It will be interesting to see how similar or different our students’ interpretations are to/from our own!

Two major themes emerged for me, as I watched and reflected on Wendler's Video this weekend:

Here are some general observations I made as I watched:

• The IWB seems to be used mainly as a presentation and teaching tool (the students are not really seen using it)
  
• Students voluntarily use and explain their thinking about a variety of strategies; it’s clear they’ve been raised in a classroom that values student thinking and risk taking
• Like in my own classroom, students work wherever they feel comfortable, not necessarily at their desks
• During the middle part of the lesson, when students are working on the problem, Wendler circulates, paraphrasing some answers, nudging others to expand their explanation (“how are you adding?”)
• All students interviewed on the video speak articulately about things like friendlier numbers, expanded form and a “splitting” strategy; they use the language of elementary mathematics
• Consolidation phase appears to happen after a break; the student solutions are clustered into like strategies and posted to either side of the IWB  (The three groups include  all the people who used pictures, all those who used splitting strategy, those who used more traditional methods)
• At the end of the lesson, during the consolidation/debrief phase, Wendler focuses the students’ attention to one cluster of solutions, and asks students to consider what these samples had in common.  In this way, he is able to guide the students towards the intended mathematical outcome of his lesson.
• Like in all successful classrooms, Classroom management plays a key role: Wendler's students knew when it was time to talk and when to stop talking because he had trained them like Pavlov’s dogs, with the use of a signal

I also have some reflections, which I drew from my observations above, and will share these in a subsequent blog post.

Seeing a lesson in action is such a valuable form of professional learning, and unfortunately, not all teachers have the luxury that Dale and I have had these past 12 months, of watching others try their hand at this sort of math.  We are most appreciative of colleagues like Michael Wendler, who are brave enough to invite others into theirclassrooms virtually, by creating and posting a video like this one. 

Thanks, Mr.
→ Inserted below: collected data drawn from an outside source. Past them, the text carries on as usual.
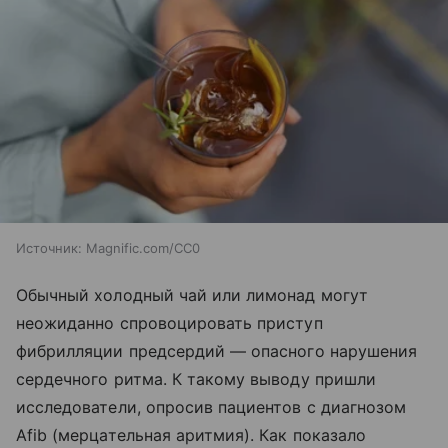
Источник:
Magnific.com/CC0
Обычный холодный чай или лимонад могут
неожиданно спровоцировать приступ
фибрилляции предсердий — опасного нарушения
сердечного ритма. К такому выводу пришли
исследователи, опросив пациентов с диагнозом
Afib (мерцательная аритмия). Как показало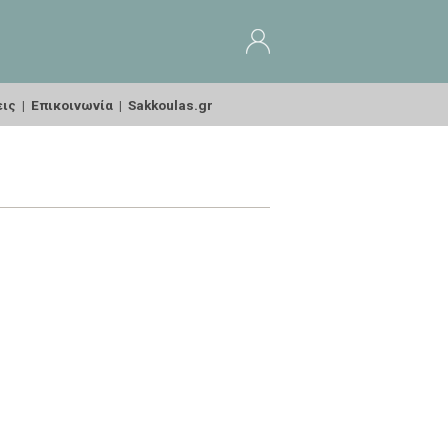
εις
|
Επικοινωνία
|
Sakkoulas.gr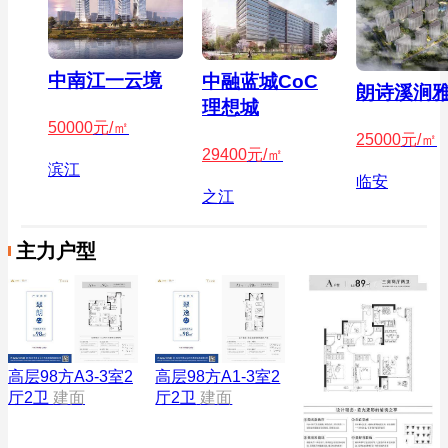
中南江一云境
中融蓝城CoC
朗诗溪涧
理想城
50000
元/㎡
25000
元/㎡
29400
元/㎡
滨江
临安
之江
主力户型
高层98方A1-3室2
高层98方A3-3室2
厅2卫
建面
厅2卫
建面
Wendler!

Earlier this week, I posted a blog post complaining about students' apparent inability to pay attention!!!  While researching possible solutions, I wrote this companion post about classroom management. 

And then on Monday, I revisited my own classroom behaviour plan. 

Although some expectations in room 16 are fairly concrete (for example, we have a "Class Norms for Group Discussion" chart posted at the front of the room, and I regularly refer to it when teaching), other "rules" are somewhat nebulous.  Does "mutual respect", for example,  just refer to not making rude comments to one another, or does it also encompass things like listening attentively when someone else is sharing a math solution (and what happens if you are not listening attentively?)

So, on Monday, I instituted a consistency plan for classroom rules and behaviour in our room.  It has been in effect for only three days, and I am already seeing a dramatic improvement in behaviour in general, which appears to be having a positive effect on the "debrief" section of my math lessons specifically. 

Everyone knows the rules, because we revisited them together on Monday morning, and I posted them in a prominent spot in my classroom. Students are given a warning, a time-out and a think paper, progressively, for breaking rules.  So, they in essence get three chances before the boom is lowered. 

"Warnings" are simply names written down on a board, without anger or frustration on my part, very business-like, and then back to teaching in order to minimize disruption.  (I should interject here and note that in general, I don't like to "publicly humiliate" students by posting their names, but it is a visual reminder that they have a warning, and it works.  AND, I am pretty sure that have enough money in the emotional bank accounts of most students in my class that they know I still like them, I just don't like their behaviour.)

The dramatic decrease in disruptions during the lesson debrief has allowed many more students to share their work (as evidenced by the slide above, from today's lesson, where we were able to share 6 solutions rather than the usual 2-3!!!) while others demonstrate listening behaviours.  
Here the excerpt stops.